Records provided

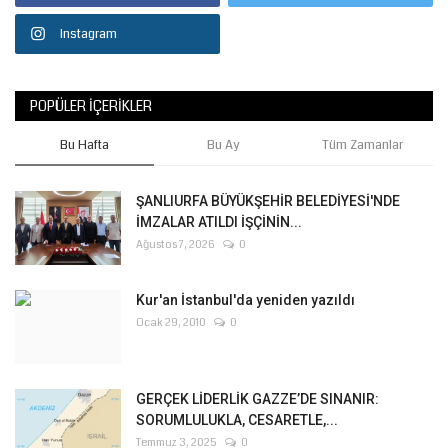
Instagram
POPÜLER İÇERIKLER
Bu Hafta
Bu Ay
Tüm Zamanlar
ŞANLIURFA BÜYÜKŞEHİR BELEDİYESİ'NDE
İMZALAR ATILDI İŞÇİNİN...
Ağustos 7, 2026
0
Kur'an İstanbul'da yeniden yazıldı
Ocak 29, 2010
0
GERÇEK LİDERLİK GAZZE’DE SINANIR:
SORUMLULUKLA, CESARETLE,...
Temmuz 3, 2025
0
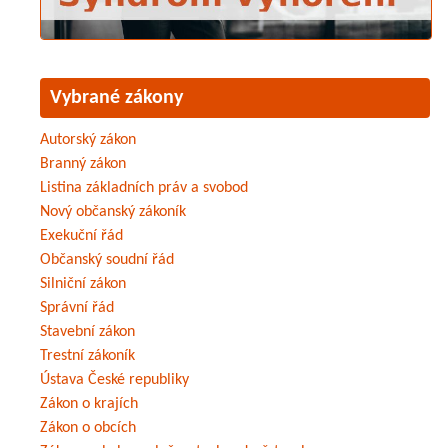
Vybrané zákony
Autorský zákon
Branný zákon
Listina základních práv a svobod
Nový občanský zákoník
Exekuční řád
Občanský soudní řád
Silniční zákon
Správní řád
Stavební zákon
Trestní zákoník
Ústava České republiky
Zákon o krajích
Zákon o obcích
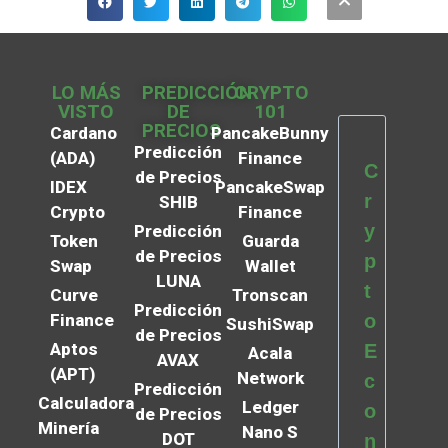
LO MÁS
PREDICCIÓN
CRYPTO
VISTO
DE
101
PRECIOS
Cardano
PancakeBunny
Predicción
(ADA)
Finance
C
de Precios
IDEX
PancakeSwap
r
SHIB
Crypto
Finance
y
Predicción
Token
Guarda
de Precios
p
Swap
Wallet
LUNA
t
Curve
Tronscan
Predicción
Finance
o
SushiSwap
de Precios
Aptos
E
Acala
AVAX
(APT)
Network
c
Predicción
Calculadora
Ledger
o
de Precios
Minería
Nano S
DOT
n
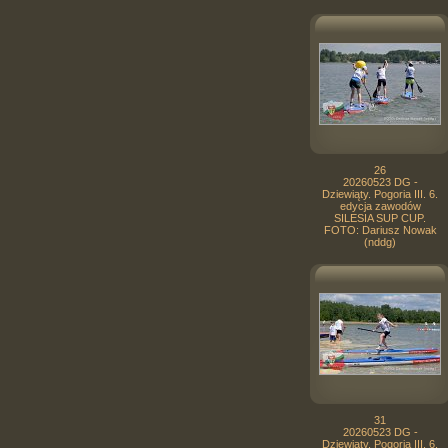
26
20260523 DG -
Dziewiąty. Pogoria III. 6.
edycja zawodów
SILESIA SUP CUP.
FOTO: Dariusz Nowak
(nddg)
31
20260523 DG -
Dziewiąty. Pogoria III. 6.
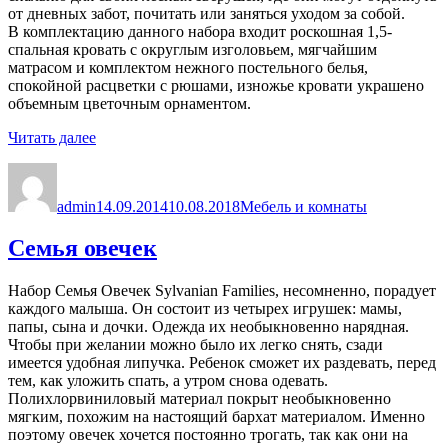
от дневных забот, почитать или заняться уходом за собой.
В комплектацию данного набора входит роскошная 1,5-
спальная кровать с округлым изголовьем, мягчайшим
матрасом и комплектом нежного постельного белья,
спокойной расцветки с рюшами, изножье кровати украшено
объемным цветочным орнаментом.
«Набор
Читать далее
«Спальня»»
Автор
Опубликовано
Рубрики
admin
14.09.2014
10.08.2018
Мебель и комнаты
Семья овечек
Набор Семья Овечек Sylvanian Families, несомненно, порадует
каждого малыша. Он состоит из четырех игрушек: мамы,
папы, сына и дочки. Одежда их необыкновенно нарядная.
Чтобы при желании можно было их легко снять, сзади
имеется удобная липучка. Ребенок сможет их раздевать, перед
тем, как уложить спать, а утром снова одевать.
Полихлорвиниловый материал покрыт необыкновенно
мягким, похожим на настоящий бархат материалом. Именно
поэтому овечек хочется постоянно трогать, так как они на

What to do
Copy out every entry above word for word; omit the images.

Expected output
Instagram
POPÜLER İÇERIKLER
Bu Hafta
Bu Ay
Tüm Zamanlar
ŞANLIURFA BÜYÜKŞEHİR BELEDİYESİ'NDE
İMZALAR ATILDI İŞÇİNİN...
Ağustos 7, 2026
0
Kur'an İstanbul'da yeniden yazıldı
Ocak 29, 2010
0
GERÇEK LİDERLİK GAZZE’DE SINANIR:
SORUMLULUKLA, CESARETLE,...
Temmuz 3, 2025
0
Vybrané zákony
Autorský zákon
Branný zákon
Listina základních práv a svobod
Nový občanský zákoník
Exekuční řád
Občanský soudní řád
Silniční zákon
Správní řád
Stavební zákon
Trestní zákoník
Ústava České republiky
Zákon o krajích
Zákon o obcích
LO MÁS
PREDICCIÓN
CRYPTO
VISTO
DE
101
PRECIOS
Cardano
PancakeBunny
Predicción
(ADA)
Finance
C
de Precios
IDEX
PancakeSwap
r
SHIB
Crypto
Finance
y
Predicción
Token
Guarda
de Precios
p
Swap
Wallet
LUNA
t
Curve
Tronscan
Predicción
Finance
o
SushiSwap
de Precios
Aptos
E
Acala
AVAX
(APT)
Network
c
Predicción
Calculadora
Ledger
o
de Precios
Minería
Nano S
DOT
n
26
20260523 DG -
Dziewiąty. Pogoria III. 6.
edycja zawodów
SILESIA SUP CUP.
FOTO: Dariusz Nowak
(nddg)
31
20260523 DG -
Dziewiąty. Pogoria III. 6.
от дневных забот, почитать или заняться уходом за собой.
В комплектацию данного набора входит роскошная 1,5-
спальная кровать с округлым изголовьем, мягчайшим
матрасом и комплектом нежного постельного белья,
спокойной расцветки с рюшами, изножье кровати украшено
объемным цветочным орнаментом.
«Набор
Читать далее
«Спальня»»
Автор
Опубликовано
Рубрики
admin
14.09.2014
10.08.2018
Мебель и комнаты
Семья овечек
Набор Семья Овечек Sylvanian Families, несомненно, порадует
каждого малыша. Он состоит из четырех игрушек: мамы,
папы, сына и дочки. Одежда их необыкновенно нарядная.
Чтобы при желании можно было их легко снять, сзади
имеется удобная липучка. Ребенок сможет их раздевать, перед
тем, как уложить спать, а утром снова одевать.
Полихлорвиниловый материал покрыт необыкновенно
мягким, похожим на настоящий бархат материалом. Именно
поэтому овечек хочется постоянно трогать, так как они на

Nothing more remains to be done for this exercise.